‘The average daily volume of Bitcoin futures trading contracts at the Chicago Mercantile Exchange (CME) is up over 250 percent on a year-over-year basis. According to a popular analyst, this is ‘very bullish’ for Bitcoin.
CME Bitcoin Futures Trading Soars
Bitcoin futures contracts traded on CME have seen new records through the month of May. This is true for both open interest and volume.
CME bitcoin futures saw new records in both volume and open interest in May, adding over 200 new trading accounts
Average daily volume finished at more than 13,600 contracts, or ~$515 million in notional USD traded value, up 36% since April and over 250% year-over-year. pic.twitter.com/BUwOFCojVu
— Oliver Isaacs (@oliverzok) June 13, 2019
Data provided by the US Commodity and Futures Trading Commission (CFTC) last month showed that institutional investors had opened 100 percent long Bitcoin futures contracts towards the middle of the month. Looking at the price chart shows us that at around that time, Bitcoin surged from about $7,200 to around $8,300, netting those who longed it a substantial profit.
Another sign of the increasing interest on behalf of institutional investors is the price per share of the Grayscale Bitcoin Investment Trust (GBTC). Back in May, Cryptopotato reported that there is around 37 percent premium in Bitcoin’s price as traded with GBTC compared to regular spot price on traditional cryptocurrency exchanges. GBTC allows institutional investors to gain exposure to the price movement of BTC without having to worry about storing, buying, or managing their private keys. Hence, the higher premium.
‘Very Bullish’ For Bitcoin According to Thomas Lee
Commenting on the above was the popular Bitcoin commentator and chief analyst at Fundstrat Global Advisors.
“This is very bullish as SMEGroup the rise in bitcoin futures volume reflects incremental institutional money.” – Said Lee.
Surely, increasing interest on behalf of institutional investors is a positive sign for Bitcoin and its price. However, it’s also worth noting that things have changed slightly since May.
This month, data from the CFTC shows us that the open short positions on Bitcoin futures contract at CME are more than the long positions. There’s a total of 2,834 contracts going long, and 3,763 going short.

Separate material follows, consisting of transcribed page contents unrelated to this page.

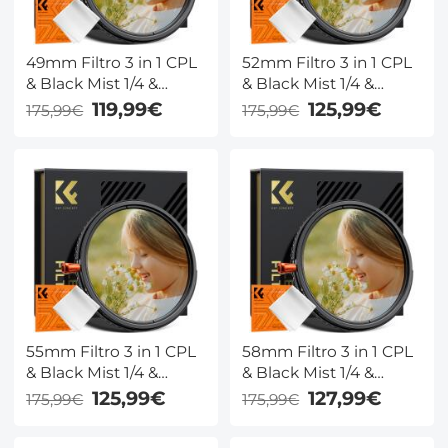
49mm Filtro 3 in 1 CPL
52mm Filtro 3 in 1 CPL
& Black Mist 1/4 &
& Black Mist 1/4 &
Variabile ND2-32 (5
Variabile ND2-32 (5
119,99€
125,99€
175,99€
175,99€
Stop) Filtro in Vetro
Stop) Filtro in Vetro
Ottico con 28 Strati
Ottico con 28 Strati
Nano Rivestimento -
Nano Rivestimento -
Serie Nano-Xcel
Serie Nano-Xcel
55mm Filtro 3 in 1 CPL
58mm Filtro 3 in 1 CPL
& Black Mist 1/4 &
& Black Mist 1/4 &
Variabile ND2-32 (5
Variabile ND2-32 (5
125,99€
127,99€
175,99€
175,99€
Stop) Filtro in Vetro
Stop) Filtro in Vetro
Ottico con 28 Strati
Ottico con 28 Strati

The GBTC premium has also been shrunk down a bit, as one share of the investment fund currently costs $10.45 as opposed to May’s cost of around $11.63 per share.
It’s also worth noting, though, that Bitcoin finally broke the resistance at $8,000 and is currently trading at around $8,100. It will definitely be interesting to see how the market will develop from here and whether the bulls will continue dictating its pace.